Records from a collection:

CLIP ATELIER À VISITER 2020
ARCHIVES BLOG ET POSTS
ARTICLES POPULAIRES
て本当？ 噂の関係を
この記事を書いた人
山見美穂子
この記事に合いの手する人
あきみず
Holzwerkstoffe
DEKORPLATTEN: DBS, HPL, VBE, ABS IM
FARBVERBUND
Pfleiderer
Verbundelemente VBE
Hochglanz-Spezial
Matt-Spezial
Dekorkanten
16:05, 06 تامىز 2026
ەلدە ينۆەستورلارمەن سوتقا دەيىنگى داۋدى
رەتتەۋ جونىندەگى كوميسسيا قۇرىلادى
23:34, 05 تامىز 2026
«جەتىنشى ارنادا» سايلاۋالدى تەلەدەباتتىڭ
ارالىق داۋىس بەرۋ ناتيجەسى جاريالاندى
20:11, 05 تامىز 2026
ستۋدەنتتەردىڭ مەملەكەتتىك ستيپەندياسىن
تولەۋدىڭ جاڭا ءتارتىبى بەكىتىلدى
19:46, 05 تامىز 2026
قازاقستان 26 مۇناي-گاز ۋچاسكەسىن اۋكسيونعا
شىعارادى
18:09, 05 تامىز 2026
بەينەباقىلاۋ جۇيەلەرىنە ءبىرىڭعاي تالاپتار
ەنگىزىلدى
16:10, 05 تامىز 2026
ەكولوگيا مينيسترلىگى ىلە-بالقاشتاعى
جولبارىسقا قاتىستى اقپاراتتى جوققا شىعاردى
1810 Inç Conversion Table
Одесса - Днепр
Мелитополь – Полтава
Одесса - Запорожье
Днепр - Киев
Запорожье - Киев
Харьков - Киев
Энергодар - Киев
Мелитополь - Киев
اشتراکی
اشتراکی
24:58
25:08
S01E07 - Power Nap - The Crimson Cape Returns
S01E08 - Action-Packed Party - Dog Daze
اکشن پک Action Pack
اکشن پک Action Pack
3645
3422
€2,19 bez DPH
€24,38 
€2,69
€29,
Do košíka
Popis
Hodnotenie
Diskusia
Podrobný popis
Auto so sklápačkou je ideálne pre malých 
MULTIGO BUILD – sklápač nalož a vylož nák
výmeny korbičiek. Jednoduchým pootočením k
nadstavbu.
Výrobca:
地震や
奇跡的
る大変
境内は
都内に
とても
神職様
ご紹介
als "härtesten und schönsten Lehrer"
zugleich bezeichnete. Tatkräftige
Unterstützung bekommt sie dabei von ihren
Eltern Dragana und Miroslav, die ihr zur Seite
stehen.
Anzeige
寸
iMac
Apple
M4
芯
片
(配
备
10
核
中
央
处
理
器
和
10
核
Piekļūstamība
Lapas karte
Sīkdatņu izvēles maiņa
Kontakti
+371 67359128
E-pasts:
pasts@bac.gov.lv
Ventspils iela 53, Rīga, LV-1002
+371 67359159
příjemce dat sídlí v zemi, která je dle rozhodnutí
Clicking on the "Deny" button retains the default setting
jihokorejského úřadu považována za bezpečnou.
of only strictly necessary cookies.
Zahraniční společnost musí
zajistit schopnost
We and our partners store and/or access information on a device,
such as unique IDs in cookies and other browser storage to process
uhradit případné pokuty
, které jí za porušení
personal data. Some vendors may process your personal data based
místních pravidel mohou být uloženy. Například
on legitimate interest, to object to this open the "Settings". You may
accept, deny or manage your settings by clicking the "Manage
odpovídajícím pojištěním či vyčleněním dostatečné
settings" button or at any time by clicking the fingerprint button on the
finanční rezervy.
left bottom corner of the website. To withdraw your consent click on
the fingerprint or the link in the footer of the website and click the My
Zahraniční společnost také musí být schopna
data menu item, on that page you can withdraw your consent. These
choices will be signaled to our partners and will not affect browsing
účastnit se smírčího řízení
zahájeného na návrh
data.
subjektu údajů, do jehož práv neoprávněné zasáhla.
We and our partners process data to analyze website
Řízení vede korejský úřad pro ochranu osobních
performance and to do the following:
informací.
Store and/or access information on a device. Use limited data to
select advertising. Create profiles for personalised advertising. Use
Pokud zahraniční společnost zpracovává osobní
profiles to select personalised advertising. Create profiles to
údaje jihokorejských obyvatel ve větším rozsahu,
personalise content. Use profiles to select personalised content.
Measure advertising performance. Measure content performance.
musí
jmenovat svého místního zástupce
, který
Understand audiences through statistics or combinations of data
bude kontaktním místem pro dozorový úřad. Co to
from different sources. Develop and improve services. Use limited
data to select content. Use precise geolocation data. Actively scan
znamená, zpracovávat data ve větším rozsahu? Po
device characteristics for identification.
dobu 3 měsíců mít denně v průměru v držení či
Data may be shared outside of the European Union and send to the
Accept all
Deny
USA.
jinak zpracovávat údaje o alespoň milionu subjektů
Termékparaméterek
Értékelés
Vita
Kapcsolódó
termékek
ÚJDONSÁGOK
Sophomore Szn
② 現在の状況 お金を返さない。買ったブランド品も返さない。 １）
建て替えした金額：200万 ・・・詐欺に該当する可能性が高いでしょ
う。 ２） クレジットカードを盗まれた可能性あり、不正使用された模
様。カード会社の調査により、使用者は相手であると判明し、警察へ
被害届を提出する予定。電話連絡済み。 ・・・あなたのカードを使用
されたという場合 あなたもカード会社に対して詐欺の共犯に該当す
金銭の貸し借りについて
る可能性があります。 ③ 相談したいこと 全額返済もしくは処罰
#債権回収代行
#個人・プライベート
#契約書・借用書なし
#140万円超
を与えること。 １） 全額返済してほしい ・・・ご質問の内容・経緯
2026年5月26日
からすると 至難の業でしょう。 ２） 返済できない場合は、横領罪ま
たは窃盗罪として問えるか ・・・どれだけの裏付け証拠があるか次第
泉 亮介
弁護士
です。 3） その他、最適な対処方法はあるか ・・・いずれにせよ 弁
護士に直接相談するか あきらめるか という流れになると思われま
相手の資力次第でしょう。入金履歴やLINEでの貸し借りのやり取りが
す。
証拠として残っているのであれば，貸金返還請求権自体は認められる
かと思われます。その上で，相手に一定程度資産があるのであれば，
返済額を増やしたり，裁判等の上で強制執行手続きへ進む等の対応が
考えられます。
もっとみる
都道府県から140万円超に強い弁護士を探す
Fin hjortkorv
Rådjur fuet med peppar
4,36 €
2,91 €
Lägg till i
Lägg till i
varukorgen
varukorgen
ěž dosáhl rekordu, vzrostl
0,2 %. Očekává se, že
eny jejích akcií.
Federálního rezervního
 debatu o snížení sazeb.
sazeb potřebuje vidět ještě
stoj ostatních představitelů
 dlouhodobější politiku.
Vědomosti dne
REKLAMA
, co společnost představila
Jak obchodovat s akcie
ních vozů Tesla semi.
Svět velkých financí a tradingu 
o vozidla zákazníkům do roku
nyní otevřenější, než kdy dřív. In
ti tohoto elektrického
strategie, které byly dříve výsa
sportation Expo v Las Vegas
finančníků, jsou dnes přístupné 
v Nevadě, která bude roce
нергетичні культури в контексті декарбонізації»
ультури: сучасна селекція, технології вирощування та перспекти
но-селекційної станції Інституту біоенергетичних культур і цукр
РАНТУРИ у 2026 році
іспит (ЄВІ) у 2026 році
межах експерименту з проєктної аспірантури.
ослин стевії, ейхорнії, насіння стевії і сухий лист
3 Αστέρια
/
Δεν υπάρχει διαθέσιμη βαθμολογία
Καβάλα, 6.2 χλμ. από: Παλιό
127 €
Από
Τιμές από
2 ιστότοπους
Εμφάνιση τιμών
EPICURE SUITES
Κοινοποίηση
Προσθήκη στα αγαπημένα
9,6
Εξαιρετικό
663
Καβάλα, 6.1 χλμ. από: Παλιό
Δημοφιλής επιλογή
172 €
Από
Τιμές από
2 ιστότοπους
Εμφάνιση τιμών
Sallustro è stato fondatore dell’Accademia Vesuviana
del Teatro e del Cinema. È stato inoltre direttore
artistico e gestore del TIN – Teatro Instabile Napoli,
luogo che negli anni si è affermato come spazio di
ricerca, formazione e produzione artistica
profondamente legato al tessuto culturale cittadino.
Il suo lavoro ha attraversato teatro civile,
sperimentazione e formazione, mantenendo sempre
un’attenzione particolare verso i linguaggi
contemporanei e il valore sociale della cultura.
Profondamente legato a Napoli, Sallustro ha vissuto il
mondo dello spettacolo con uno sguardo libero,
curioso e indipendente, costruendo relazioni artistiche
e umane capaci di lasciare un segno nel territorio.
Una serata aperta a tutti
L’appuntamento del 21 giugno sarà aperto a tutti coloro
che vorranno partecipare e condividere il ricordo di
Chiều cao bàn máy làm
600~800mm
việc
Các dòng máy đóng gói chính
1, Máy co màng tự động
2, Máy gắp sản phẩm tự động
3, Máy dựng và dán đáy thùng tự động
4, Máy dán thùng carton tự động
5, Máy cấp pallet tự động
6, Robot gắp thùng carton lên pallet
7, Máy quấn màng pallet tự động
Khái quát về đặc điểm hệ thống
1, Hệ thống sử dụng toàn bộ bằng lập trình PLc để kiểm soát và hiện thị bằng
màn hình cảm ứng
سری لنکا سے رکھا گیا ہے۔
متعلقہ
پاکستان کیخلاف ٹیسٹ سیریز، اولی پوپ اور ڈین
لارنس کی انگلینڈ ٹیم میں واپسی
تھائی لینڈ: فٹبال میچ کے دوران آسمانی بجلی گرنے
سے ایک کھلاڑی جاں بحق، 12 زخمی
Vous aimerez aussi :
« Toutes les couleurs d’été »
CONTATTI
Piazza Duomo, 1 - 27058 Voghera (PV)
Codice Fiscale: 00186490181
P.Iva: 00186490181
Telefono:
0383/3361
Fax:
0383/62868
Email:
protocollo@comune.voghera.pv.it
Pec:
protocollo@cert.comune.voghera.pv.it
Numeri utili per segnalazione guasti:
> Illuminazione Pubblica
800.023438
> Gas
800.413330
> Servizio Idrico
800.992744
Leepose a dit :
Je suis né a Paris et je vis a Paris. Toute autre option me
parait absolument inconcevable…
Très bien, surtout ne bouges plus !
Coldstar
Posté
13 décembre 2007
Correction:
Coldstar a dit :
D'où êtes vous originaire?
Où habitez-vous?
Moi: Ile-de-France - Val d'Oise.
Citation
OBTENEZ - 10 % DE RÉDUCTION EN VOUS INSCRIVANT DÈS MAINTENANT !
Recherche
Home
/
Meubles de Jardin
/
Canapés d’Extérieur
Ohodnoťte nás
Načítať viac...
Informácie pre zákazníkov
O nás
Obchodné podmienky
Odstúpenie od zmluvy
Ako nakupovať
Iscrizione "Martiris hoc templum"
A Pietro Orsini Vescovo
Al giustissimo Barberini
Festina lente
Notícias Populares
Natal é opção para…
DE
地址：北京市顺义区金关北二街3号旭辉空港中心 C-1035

## WHAT TO PRODUCE:
Lines from the start of the entries through the one containing "Днепр - Киев" are to be set down again exactly, both ends included.

## EXERCISE SOLUTION:
CLIP ATELIER À VISITER 2020
ARCHIVES BLOG ET POSTS
ARTICLES POPULAIRES
て本当？ 噂の関係を
この記事を書いた人
山見美穂子
この記事に合いの手する人
あきみず
Holzwerkstoffe
DEKORPLATTEN: DBS, HPL, VBE, ABS IM
FARBVERBUND
Pfleiderer
Verbundelemente VBE
Hochglanz-Spezial
Matt-Spezial
Dekorkanten
16:05, 06 تامىز 2026
ەلدە ينۆەستورلارمەن سوتقا دەيىنگى داۋدى
رەتتەۋ جونىندەگى كوميسسيا قۇرىلادى
23:34, 05 تامىز 2026
«جەتىنشى ارنادا» سايلاۋالدى تەلەدەباتتىڭ
ارالىق داۋىس بەرۋ ناتيجەسى جاريالاندى
20:11, 05 تامىز 2026
ستۋدەنتتەردىڭ مەملەكەتتىك ستيپەندياسىن
تولەۋدىڭ جاڭا ءتارتىبى بەكىتىلدى
19:46, 05 تامىز 2026
قازاقستان 26 مۇناي-گاز ۋچاسكەسىن اۋكسيونعا
شىعارادى
18:09, 05 تامىز 2026
بەينەباقىلاۋ جۇيەلەرىنە ءبىرىڭعاي تالاپتار
ەنگىزىلدى
16:10, 05 تامىز 2026
ەكولوگيا مينيسترلىگى ىلە-بالقاشتاعى
جولبارىسقا قاتىستى اقپاراتتى جوققا شىعاردى
1810 Inç Conversion Table
Одесса - Днепр
Мелитополь – Полтава
Одесса - Запорожье
Днепр - Киев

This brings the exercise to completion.